Unfortunately, Tropical Storm Elsa scrapped those plans – the group had to cancel practices ahead of the event – and brought the season to an early close, but the founder says the group will carry on well into the future.

“The special mission of New Horizons is to create an entry point to music making for people with no musical background,” Ernst says. “I intended the New Horizons program as a model to show that retired people with no musical background could successfully learn music and that many of them would choose to do so if given the opportunity.”

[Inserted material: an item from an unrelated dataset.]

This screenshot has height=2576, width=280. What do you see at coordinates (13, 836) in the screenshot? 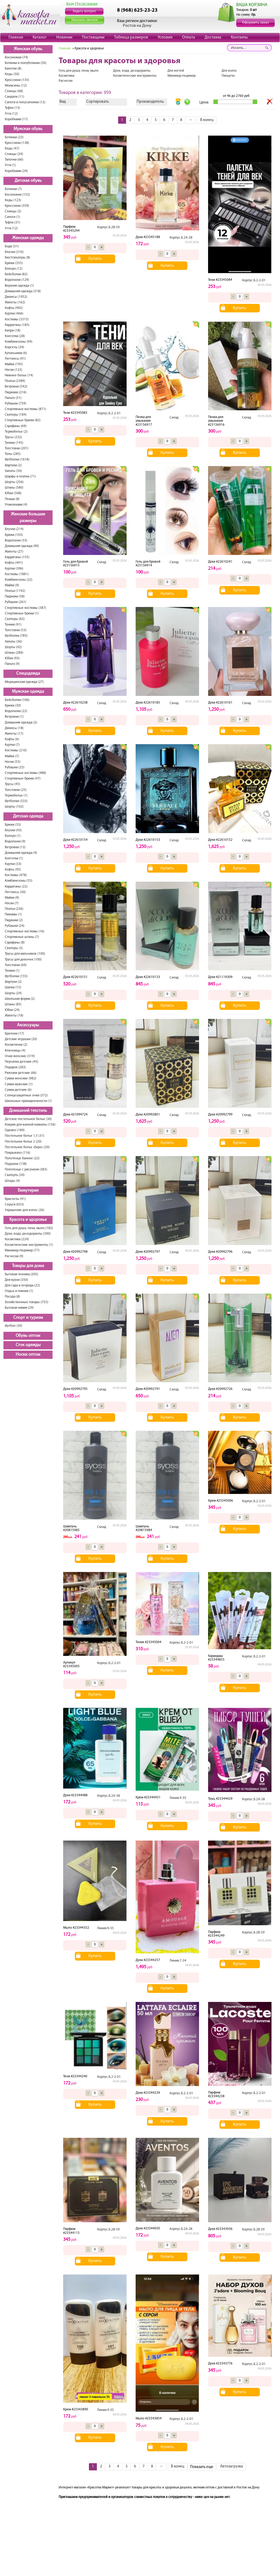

Ernst taught at Eastman for 25 years, serving as chair of the music education department for 12 years. Interested in proving the value music adds to the lives of older adults – be they new to the practice or returning to an instrument – he started the first New Horizons Band at Eastman.

“I created the New Horizons program because I felt that retired people would benefit in many ways: the joy of making music with other people,” he says, pointing out that diving into an instrument and a musical group can pay off big for adults on a number physical, mental and social levels.

“Playing music gives the brain a good workout,” Ernst says. “Our band will be playing music that sometimes requires playing eight or more notes per second. The brain needs to do a lot of processing to do that and make it fit all the other music. I like to say that a musical instrument is a bicycle for the brain.”

Beyond keeping the brain sharp, Ernst says music has a way of keeping humans emotionally grounded.

“In our Gulfport band, we are connected to our past when we play music we love from the past,” he says. “We are connected to the present by music that we are learning right now, and we are connected to the future by goals in the future.”

Even though he intended the first New Horizons program to serve as a model for others three decades ago, Ernst says he never imagined how his program would grow and spread.

“The growth of New Horizons Music was beyond my wildest expectations,” he says. “We have New Horizons camps in many parts of North America where people come together from all over. We will have a New Horizons tour of Ireland next June.”

The founder is quick to note that the New Horizons Band of Gulfport is always welcoming to new players.

“No audition needed – drop in and give it a try,” he says. “A class for absolute beginners will be offered next year.”